Schooled

The Next Fight Over Transgender Bathroom Policies Is Brewing in Fort Worth, Texas

U.S. Sen. Ted Cruz, Gov. Greg Abbott, Attorney General Ken Paxton, and Lt. Gov. Dan Patrick at a February 2015 joint press conference in Austin, Texas. 

Erich Schlegel/Getty Images

Earlier this week, Texas Lt. Gov. Dan Patrick called for the resignation of the superintendent of the Fort Worth Independent School District, Kent Scribner, for the egregious offense of issuing an administrative policy that would allow children to use the bathrooms of “the gender identity that each student consistently and uniformly asserts.”

On Tuesday, Scribner, who has been superintendent since October, refused, defending the bathroom guidelines that he unveiled (with no fanfare or controversy) at an April 19 school board meeting. From a Texas Tribune report on Scribner’s response:

“I’m proud of these guidelines,’’ Scribner told the Fort Worth Star-Telegram editorial board Tuesday. “I think they provide educators with the ability to make all students more comfortable and confident in a learning environment.”

Patrick said the policy puts students in danger and Scribner should not have acted without “any discussion with parents, board members, principals, and other community leaders.” 

“Campus safety should be of paramount concern for anyone in his position,” Patrick said in a statement Monday. “Every parent, especially those of young girls, should be outraged.”

Scribner also told the Fort Worth Star-Telegram board, “I don’t think we can wait. “Children shouldn’t have to wait for their schools to feel safe and full of respect.”

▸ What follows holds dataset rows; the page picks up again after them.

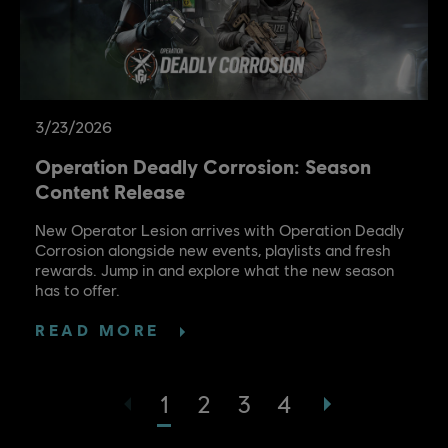
3
/
23
/
2026
Operation Deadly Corrosion: Season
Content Release
New Operator Lesion arrives with Operation Deadly
Corrosion alongside new events, playlists and fresh
rewards. Jump in and explore what the new season
has to offer.
READ MORE
1
2
3
4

Fort Worth is the sixth-largest school district in Texas, with roughly 87,000 students, and appears to be ahead of the pack in developing a transgender bathroom policy, rather than handling bathroom-access issues on a case-by-case basis like most of the other large cities in the state.

One former Fort Worth councilmember called Patrick a “bully” expressing “fake outrage” over the policy. And, as the chair of the state Democratic Party pointed out, schools in Texas have actual problems: “Last I checked, our children are stuck in overcrowded classrooms, the school finance system is broken, the STAAR test is a mess, Pre-K needs to be expanded statewide, and our teachers need a raise, but Tea Party Lt. Gov. Patrick has nothing better to do than police the potties,” said Gilberto Hinojosa in a statement.

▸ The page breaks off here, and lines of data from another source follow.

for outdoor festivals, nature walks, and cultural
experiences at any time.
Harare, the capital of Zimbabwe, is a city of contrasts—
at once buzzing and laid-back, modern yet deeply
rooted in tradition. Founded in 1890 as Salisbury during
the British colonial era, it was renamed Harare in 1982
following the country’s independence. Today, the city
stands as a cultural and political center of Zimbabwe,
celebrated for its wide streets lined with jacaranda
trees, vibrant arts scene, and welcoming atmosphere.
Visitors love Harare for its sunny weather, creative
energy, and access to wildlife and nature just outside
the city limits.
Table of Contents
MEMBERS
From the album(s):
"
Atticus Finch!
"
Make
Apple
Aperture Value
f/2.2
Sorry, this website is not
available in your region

No one who has followed Patrick’s stupefying rise to the very top of Texas state government should be surprised by his absurd stance. Patrick has long held positions that are extreme to the point of incoherence: Not only does he support teaching creationism in public schools, but he isn’t so sure about the whole separation-of-church-and-state thing. “Our children must really be confused,” he said at a primary debate in January 2014. “We want them to go to school on Sunday, and we teach them about Jesus Christ and then they go to school on Monday—they can’t pray. They can’t learn about creationism. They must really be confused.” Er … yeah.

And, of course, Patrick will do anything to get in the news—that’s how he first made his entrée into public life, as an aggressively zany and (it appeared) frequently intoxicated sportscaster on the CBS affiliate in Houston in the late 1970s. (From a February 1984 Texas Monthly roundup of local newscasters: “Pompous sports-caster Dan Patrick attracts attention, but so does a drunk with a lampshade on his head.”) He was a radio talk show host for years, sort of a Rush Limbaugh–lite, and feels very comfortable behind a microphone.  So of course Patrick will be holding a press conference in Fort Worth to pressure other paragons of virtue to join his calls for Scribner to step down. Like many of his far-right colleagues, Patrick never pauses to consider that his press antics might cause collateral damage along the way—hurting, in this case, kids who just want to use the bathroom.